Chrześcijanie (a także nieliczni Żydzi mieszkający w Syrii, których po masowej emigracji w 1992 r. pozostało około 200) stanowią elitę polityczną, naukową i kulturalną kraju. Wśród nich w ujęciu procentowym (w porównaniu do innych społeczności w Syrii) jest więcej osób ze średnią i wyższa edukacja. Są to menedżerowie i dyrektorzy w przedsiębiorstwach publicznych i prywatnych, naukowcy, pisarze i artyści. Chrześcijanie są licznie reprezentowani w parlamencie kraju i samorządach lokalnych. Wśród ministrów są także chrześcijanie. Wśród oficerów armii syryjskiej jest wielu chrześcijan. Walczyli ramię w ramię ze swoimi muzułmańskimi rodakami w licznych wojnach przeciwko Izraelowi, a teraz walczą z wahabickimi bandytami. Jako bardziej wykształcona i zamożna część społeczeństwa syryjskiego, syryjscy chrześcijanie angażują się w działalność charytatywną i pomaganie biedniejszym rodakom innych wyznań.

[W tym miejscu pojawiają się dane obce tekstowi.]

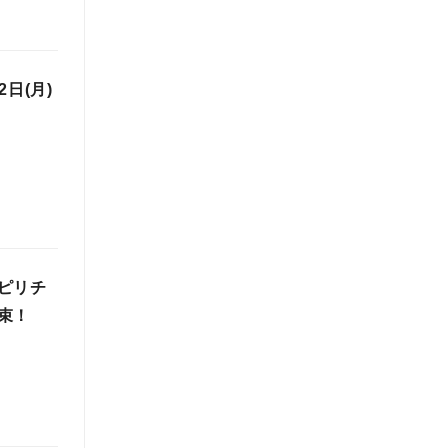
日(月)
ピリチ
束！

Ukazanie się Matki Bożej świętemu cesarzowi Justynianowi w Saednai. W miejscu cudu cesarz bizantyjski założył klasztor pod wezwaniem Najświętszej Maryi Panny.

Największe ośrodki chrześcijaństwa w Syrii to:

  1. Damaszek
  2. Aleppo. To miasto jest domem dla największej ormiańskiej wspólnoty chrześcijańskiej.
  3. Homs. Druga co do wielkości gmina chrześcijańska w kraju, zlokalizowana na obszarze zwanym Wadi Al-Nasarah (Dolina Chrześcijan) i sąsiadująca ze słynnym zamkiem krzyżowców Krak des Chevaliers.
  4. Suweida (Es - Suweida)
  5. Saednaya. Znajduje się tu wspólnota koptyjska i klasztor.
  6. Tartus
  7. Latakia
  8. Haseke (Al - Haseke). To miasto ma największą społeczność asyryjskich chrześcijan.